Surveys and orientation

Read one survey first to get the lay of the land, then a problem list to find something to work on.

Resource What it is
Räuker et al. (2022), Toward Transparent AI Broad survey of methods for inspecting the internals of DNNs; the framing this review borrows from.
Bereska & Gavves (2024), Mechanistic Interpretability for AI Safety — A Review The most current end-to-end survey of mech interp, organized around features, circuits, and safety.
Sharkey et al. (2025), Open Problems in Mechanistic Interpretability A 29-author forward-looking agenda; the best single source for thesis-scale open problems.
Nanda (2022), 200 Concrete Open Problems A ranked, beginner-friendly list of concrete projects. Now dated — the author has since marked it as no longer current — but still a useful on-ramp for the flavor of problems.

Courses and hands-on tutorials

Resource What it is
ARENA (Alignment Research Engineer Accelerator) The standard hands-on curriculum: build transformers from scratch, then work through interpretability case studies (balanced-bracket classifier, modular-arithmetic grokking, OthelloGPT).

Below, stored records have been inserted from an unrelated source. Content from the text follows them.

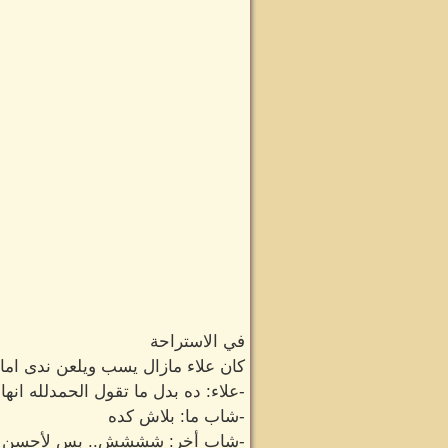
في الاستراحة
كان علاء مازال يسب ويلعن ندى اما
-علاء: ده بدل ما تقول الحمدلله انه
-شاب ما: بلاش كده
-شاب أخر: شششش.. بس لأحسن ا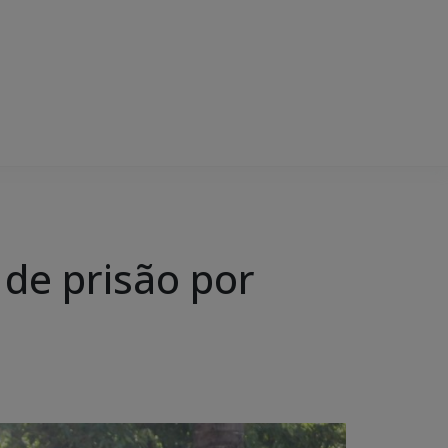
de prisão por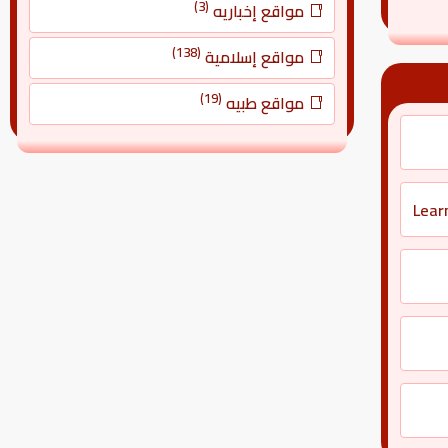
(3)
مواقع إخباريه
(138)
مواقع إسلامية
(19)
مواقع طبيه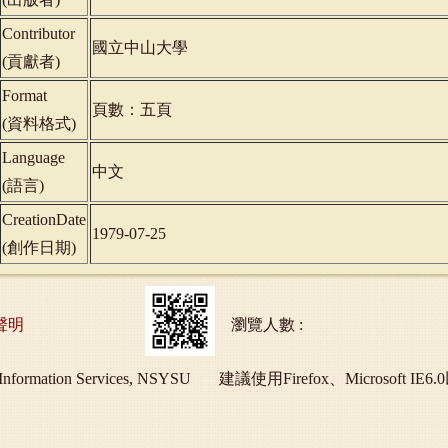
Contributor
國立中山大學
(
貢獻者
)
Format
頁數：五頁
(
資料格式
)
Language
中文
(
語言
)
CreationDate
1979-07-25
(
創作日期
)
聲明
瀏覽人數 :
ry and Information Services, NSYSU 建議使用Firefox、Micros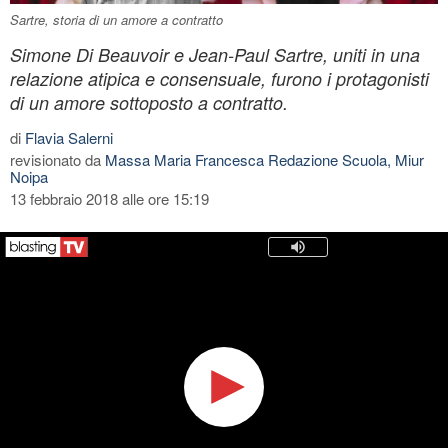
Sartre, storia di un amore a contratto
Simone Di Beauvoir e Jean-Paul Sartre, uniti in una
relazione atipica e consensuale, furono i protagonisti
di un amore sottoposto a contratto.
di
Flavia Salerni
revisionato da
Massa Maria Francesca Redazione Scuola, Miur
Noipa
13 febbraio 2018 alle ore 15:19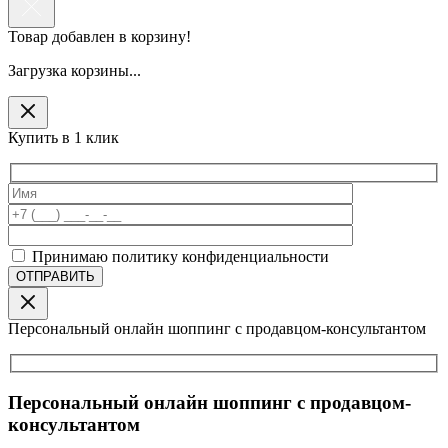
Товар добавлен в корзину!
Загрузка корзины...
Купить в 1 клик
Принимаю политику конфиденциальности
Персональный онлайн шоппинг с продавцом-консультантом
Персональный онлайн шоппинг с продавцом-
консультантом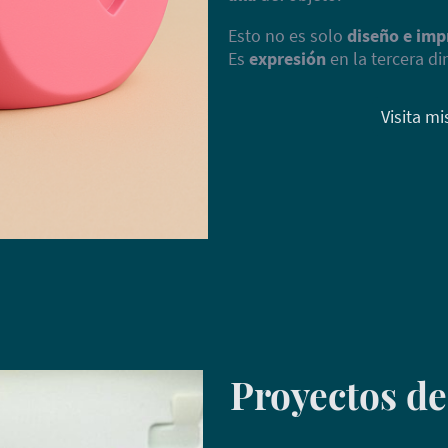
Esto no es solo
diseño e imp
Es
expresión
en la tercera d
Visita m
Proyectos de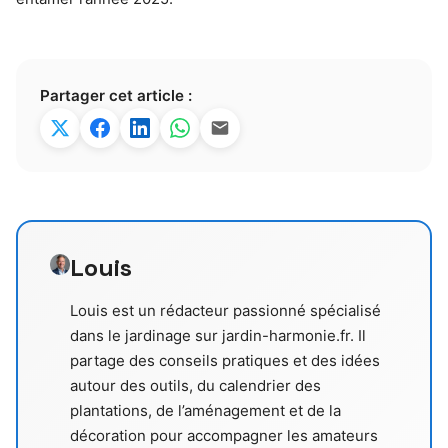
Partager cet article :
Louis
Louis est un rédacteur passionné spécialisé
dans le jardinage sur jardin-harmonie.fr. Il
partage des conseils pratiques et des idées
autour des outils, du calendrier des
plantations, de l’aménagement et de la
décoration pour accompagner les amateurs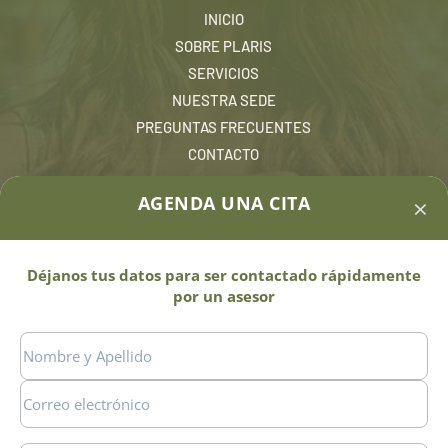
INICIO
SOBRE PLARIS
SERVICIOS
NUESTRA SEDE
PREGUNTAS FRECUENTES
CONTACTO
×
AGENDA UNA CITA
contacto@plaris.com.co
Déjanos tus datos para ser contactado rápidamente
por un asesor
Política de tratamiento de datos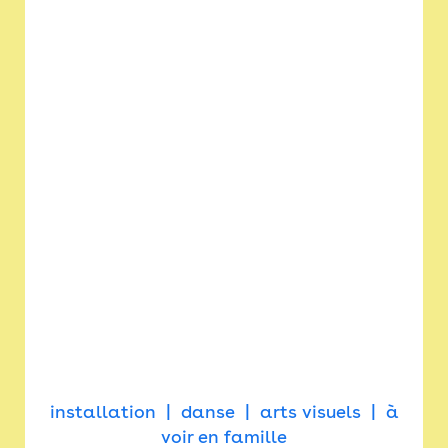
installation
danse
arts visuels
à
voir en famille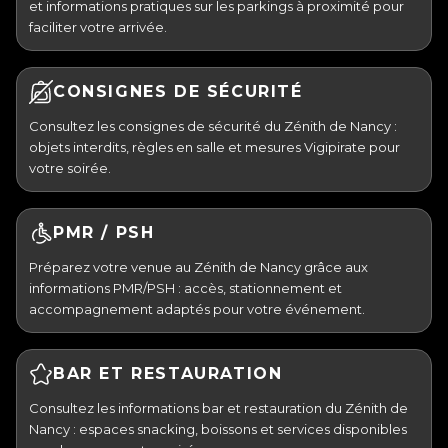
et informations pratiques sur les parkings à proximité pour
faciliter votre arrivée.
CONSIGNES DE SÉCURITÉ
Consultez les consignes de sécurité du Zénith de Nancy :
objets interdits, règles en salle et mesures Vigipirate pour
votre soirée.
PMR / PSH
Préparez votre venue au Zénith de Nancy grâce aux
informations PMR/PSH : accès, stationnement et
accompagnement adaptés pour votre événement.
BAR ET RESTAURATION
Consultez les informations bar et restauration du Zénith de
Nancy : espaces snacking, boissons et services disponibles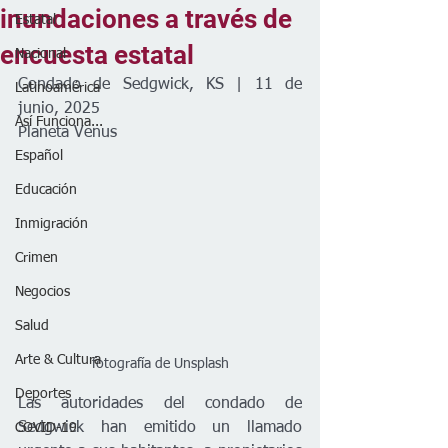
inundaciones a través de
Estatal
encuesta estatal
Nacional
Condado de Sedgwick, KS | 11 de 
Latinoamérica
junio, 2025
Así Funciona...
Planeta Venus
Español
Educación
Inmigración
Crimen
Negocios
Salud
Arte & Cultura
fotografía de Unsplash
Deportes
Las autoridades del condado de 
Sedgwick han emitido un llamado 
COVID-19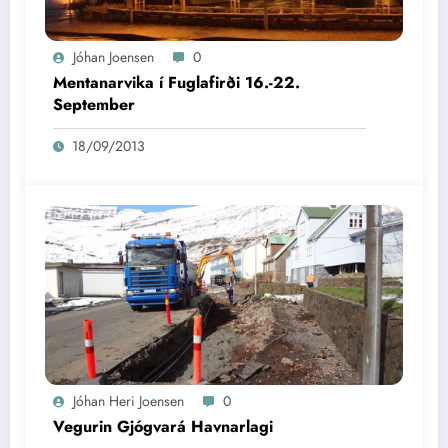
Jóhan Joensen
0
Mentanarvika í Fuglafirði 16.-22.
September
18/09/2013
Jóhan Heri Joensen
0
Vegurin Gjógvará Havnarlagi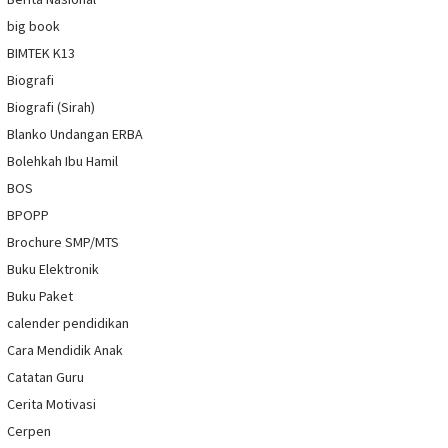
big book
BIMTEK K13
Biografi
Biografi (Sirah)
Blanko Undangan ERBA
Bolehkah Ibu Hamil
BOS
BPOPP
Brochure SMP/MTS
Buku Elektronik
Buku Paket
calender pendidikan
Cara Mendidik Anak
Catatan Guru
Cerita Motivasi
Cerpen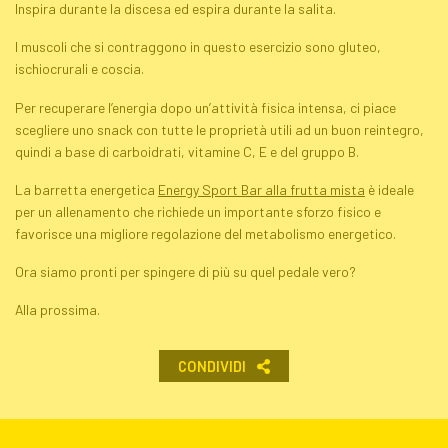
Inspira durante la discesa ed espira durante la salita.
I muscoli che si contraggono in questo esercizio sono gluteo,
ischiocrurali e coscia.
Per recuperare l’energia dopo un’attività fisica intensa, ci piace
scegliere uno snack con tutte le proprietà utili ad un buon reintegro,
quindi a base di carboidrati, vitamine C, E e del gruppo B.
La barretta energetica
Energy Sport Bar alla frutta mista
è ideale
per un allenamento che richiede un importante sforzo fisico e
favorisce una migliore regolazione del metabolismo energetico.
Ora siamo pronti per spingere di più su quel pedale vero?
Alla prossima.
CONDIVIDI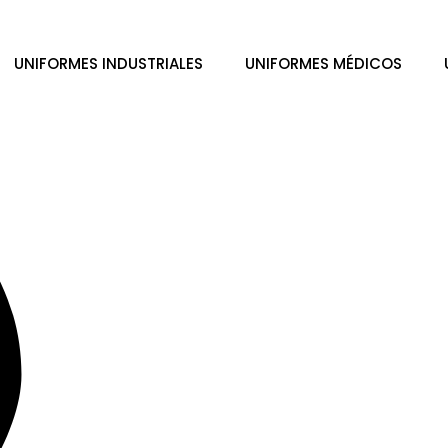
UNIFORMES INDUSTRIALES
UNIFORMES MÉDICOS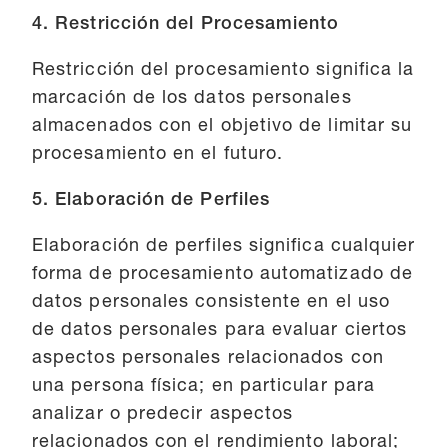
4. Restricción del Procesamiento
Restricción del procesamiento significa la
marcación de los datos personales
almacenados con el objetivo de limitar su
procesamiento en el futuro.
5. Elaboración de Perfiles
Elaboración de perfiles significa cualquier
forma de procesamiento automatizado de
datos personales consistente en el uso
de datos personales para evaluar ciertos
aspectos personales relacionados con
una persona física; en particular para
analizar o predecir aspectos
relacionados con el rendimiento laboral;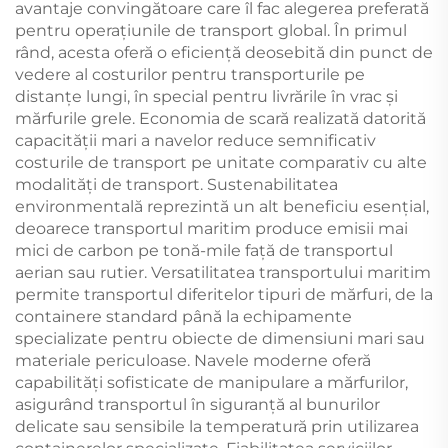
avantaje convingătoare care îl fac alegerea preferată
pentru operațiunile de transport global. În primul
rând, acesta oferă o eficiență deosebită din punct de
vedere al costurilor pentru transporturile pe
distanțe lungi, în special pentru livrările în vrac și
mărfurile grele. Economia de scară realizată datorită
capacității mari a navelor reduce semnificativ
costurile de transport pe unitate comparativ cu alte
modalități de transport. Sustenabilitatea
environmentală reprezintă un alt beneficiu esențial,
deoarece transportul maritim produce emisii mai
mici de carbon pe tonă-mile față de transportul
aerian sau rutier. Versatilitatea transportului maritim
permite transportul diferitelor tipuri de mărfuri, de la
containere standard până la echipamente
specializate pentru obiecte de dimensiuni mari sau
materiale periculoase. Navele moderne oferă
capabilități sofisticate de manipulare a mărfurilor,
asigurând transportul în siguranță al bunurilor
delicate sau sensibile la temperatură prin utilizarea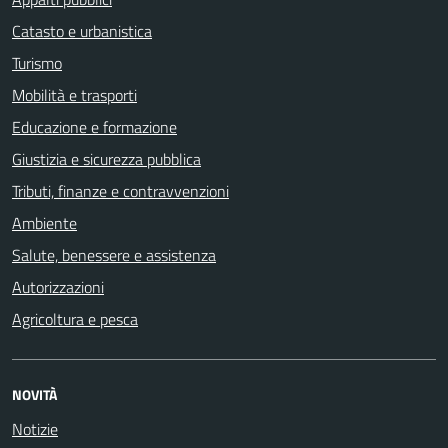
Catasto e urbanistica
Turismo
Mobilità e trasporti
Educazione e formazione
Giustizia e sicurezza pubblica
Tributi, finanze e contravvenzioni
Ambiente
Salute, benessere e assistenza
Autorizzazioni
Agricoltura e pesca
NOVITÀ
Notizie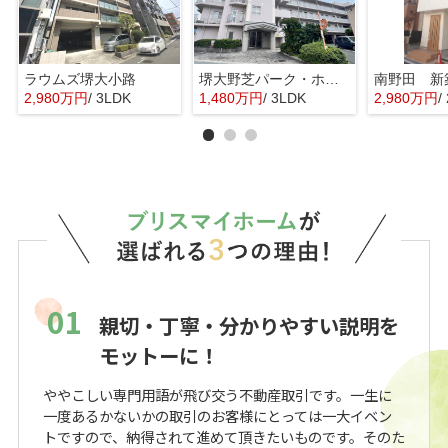
ラウムズ堺大小路
堺大野芝パーク・ホームズ
南野田 新
2,980万円
/ 3LDK
1,480万円
/ 3LDK
2,980万円
/ 
01
親切・丁寧・分かりやすい説明を
モットーに！
ややこしい専門用語が飛び交う不動産取引です。一生に
一度あるかないかの取引のお客様にとっては一大イベン
トですので、納得されて進めて頂きたいものです。そのた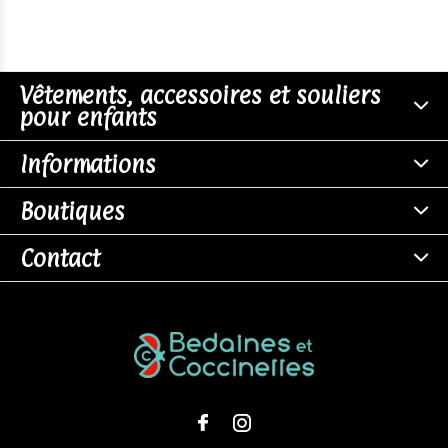
Vêtements, accessoires et souliers
pour enfants
Informations
Boutiques
Contact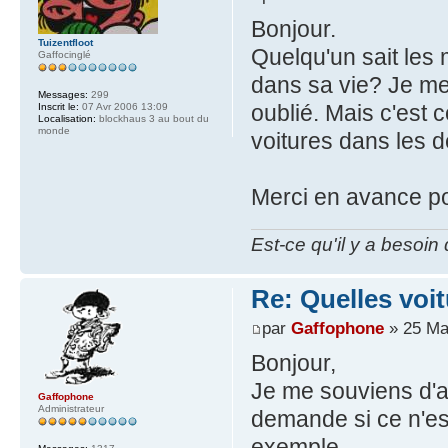
Bonjour.
Tuizentfloot
Quelqu'un sait les
Gaffocinglé
dans sa vie? Je me 
Messages:
299
oublié. Mais c'est
Inscrit le:
07 Avr 2006 13:09
Localisation:
blockhaus 3 au bout du
monde
voitures dans les 
Merci en avance p
Est-ce qu'il y a besoin
Re: Quelles voi
par
Gaffophone
» 25 Ma
Bonjour,
Je me souviens d'av
Gaffophone
Administrateur
demande si ce n'est
exemple.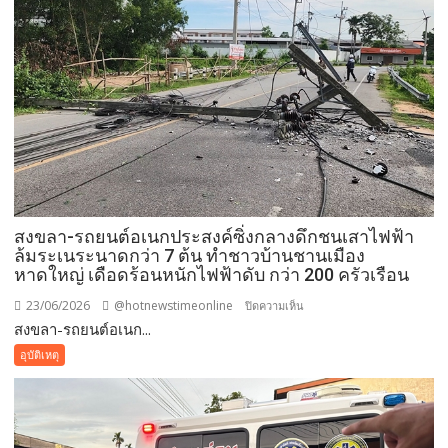
สงขลา-รถยนต์อเนกประสงค์ซิ่งกลางดึกชนเสาไฟฟ้า
ล้มระเนระนาดกว่า 7 ต้น ทำชาวบ้านชานเมือง
หาดใหญ่ เดือดร้อนหนักไฟฟ้าดับ กว่า 200 ครัวเรือน
23/06/2026
@hotnewstimeonline
บน
ปิดความเห็น
สงขลา-รถยนต์อเนก...
สงขลา-
รถยนต์
อุบัติเหตุ
อเนกประสงค์
ซิ่ง
กลาง
ดึก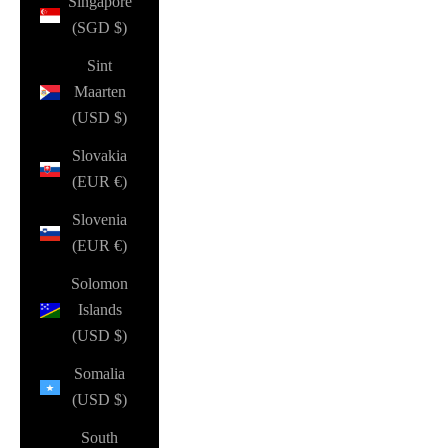
Singapore
(SGD $)
Sint
Maarten
(USD $)
Slovakia
(EUR €)
Slovenia
(EUR €)
Solomon
Islands
(USD $)
Somalia
(USD $)
South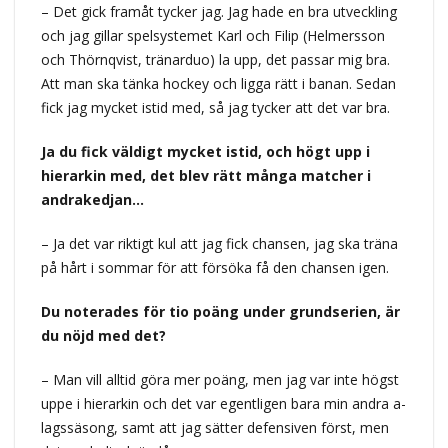
– Det gick framåt tycker jag. Jag hade en bra utveckling
och jag gillar spelsystemet Karl och Filip (Helmersson
och Thörnqvist, tränarduo) la upp, det passar mig bra.
Att man ska tänka hockey och ligga rätt i banan. Sedan
fick jag mycket istid med, så jag tycker att det var bra.
Ja du fick väldigt mycket istid, och högt upp i
hierarkin med, det blev rätt många matcher i
andrakedjan…
– Ja det var riktigt kul att jag fick chansen, jag ska träna
på hårt i sommar för att försöka få den chansen igen.
Du noterades för tio poäng under grundserien, är
du nöjd med det?
– Man vill alltid göra mer poäng, men jag var inte högst
uppe i hierarkin och det var egentligen bara min andra a-
lagssäsong, samt att jag sätter defensiven först, men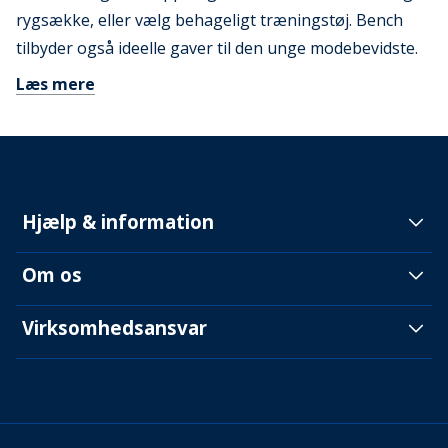
rygsække, eller vælg behageligt træningstøj. Bench
tilbyder også ideelle gaver til den unge modebevidste.
Læs mere
Hjælp & information
Om os
Virksomhedsansvar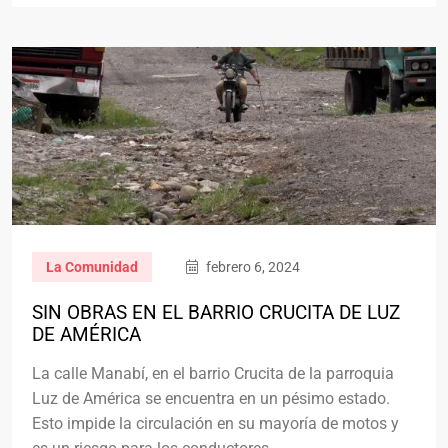
La Comunidad
febrero 6, 2024
SIN OBRAS EN EL BARRIO CRUCITA DE LUZ
DE AMÉRICA
La calle Manabí, en el barrio Crucita de la parroquia
Luz de América se encuentra en un pésimo estado.
Esto impide la circulación en su mayoría de motos y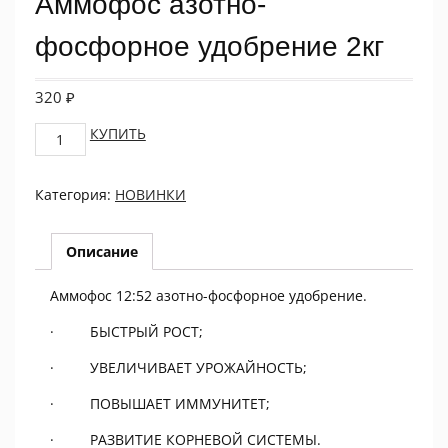
Аммофос азотно-
фосфорное удобрение 2кг
320
₽
Аммофос
КУПИТЬ
азотно-
фосфорное
Категория:
НОВИНКИ
удобрение
2кг
quantity
Описание
Аммофос 12:52 азотно-фосфорное удобрение.
· БЫСТРЫЙ РОСТ;
· УВЕЛИЧИВАЕТ УРОЖАЙНОСТЬ;
· ПОВЫШАЕТ ИММУНИТЕТ;
· РАЗВИТИЕ КОРНЕВОЙ СИСТЕМЫ.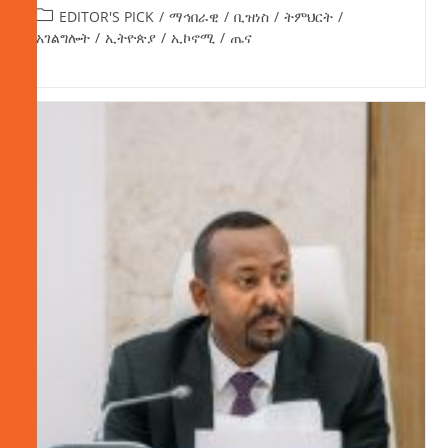
EDITOR'S PICK
/
ማኅበራዊ
/
ቢዝነስ
/
ትምህርት
/
አገልግሎት
/
ኢትዮጵያ
/
ኢኮኖሚ
/
ጤና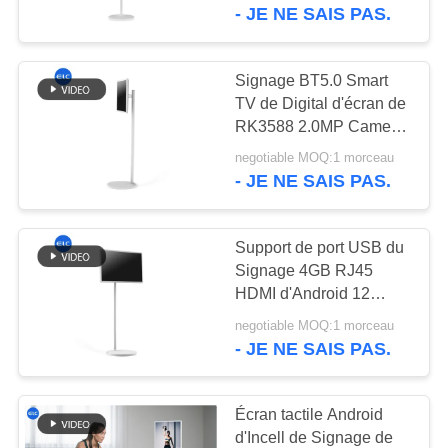
démontable du contact
- JE NE SAIS PAS.
TV Digital double
CONTRÔLE
DE
Signage BT5.0 Smart
16
QUALITÉ
TV de Digital d'écran de
RK3588 2.0MP Camera
Téléviseur intelligent
Incell Touch
negotiable MOQ:1 morceau
CONTACTEZ-
- JE NE SAIS PAS.
NOUS
Support de port USB du
DEMANDEZ
Signage 4GB RJ45
UNE
HDMI d'Android 12
85
Incell Digital TV
CITATION
negotiable MOQ:1 morceau
Affichage à écran
- JE NE SAIS PAS.
tactile
SITEMAP
Écran tactile Android
d'Incell de Signage de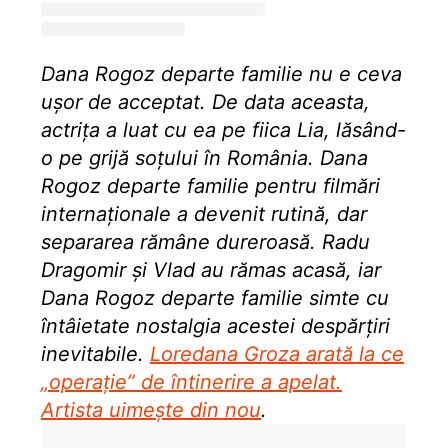
Dana Rogoz departe familie nu e ceva
ușor de acceptat. De data aceasta,
actrița a luat cu ea pe fiica Lia, lăsând-
o pe grijă soțului în România. Dana
Rogoz departe familie pentru filmări
internaționale a devenit rutină, dar
separarea rămâne dureroasă. Radu
Dragomir și Vlad au rămas acasă, iar
Dana Rogoz departe familie simte cu
întâietate nostalgia acestei despărțiri
inevitabile.
Loredana Groza arată la ce
„operație” de întinerire a apelat.
Artista uimește din nou
.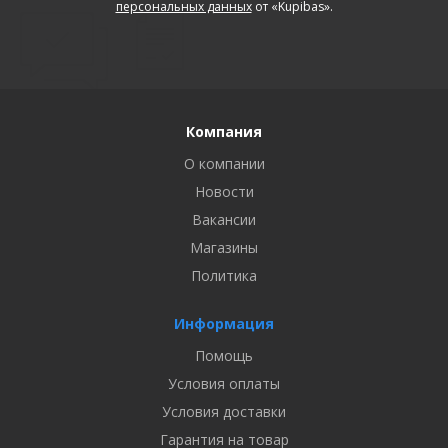
персональных данных
от «Kupibas».
Компания
О компании
Новости
Вакансии
Магазины
Политика
Информация
Помощь
Условия оплаты
Условия доставки
Гарантия на товар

Materials are free for self-study.
Learn Mechanistic Interpretability A community-maintained open-source textbook covering probing, steering, circuits, SAEs, and the tooling below.

Tooling stack

Tool Use
TransformerLens The workhorse for transformer mech interp: hooks, activation caching, and patching across 9,000+ pretrained models. Originally by Neel Nanda.
nnsight (Fiotto-Kaufman et al., 2025) Architecture-agnostic interventions on any PyTorch model via a computation-graph API; pairs with the NDIF remote-execution fabric so you can probe frontier-scale open-weight models without local GPUs.
SAELens Training and analyzing sparse autoencoders on TransformerLens-compatible models; ships pretrained SAEs and tutorials.
Neuronpedia Web platform for browsing, searching, and steering with pretrained SAE features across many models — the fastest way to build intuition for what features look like.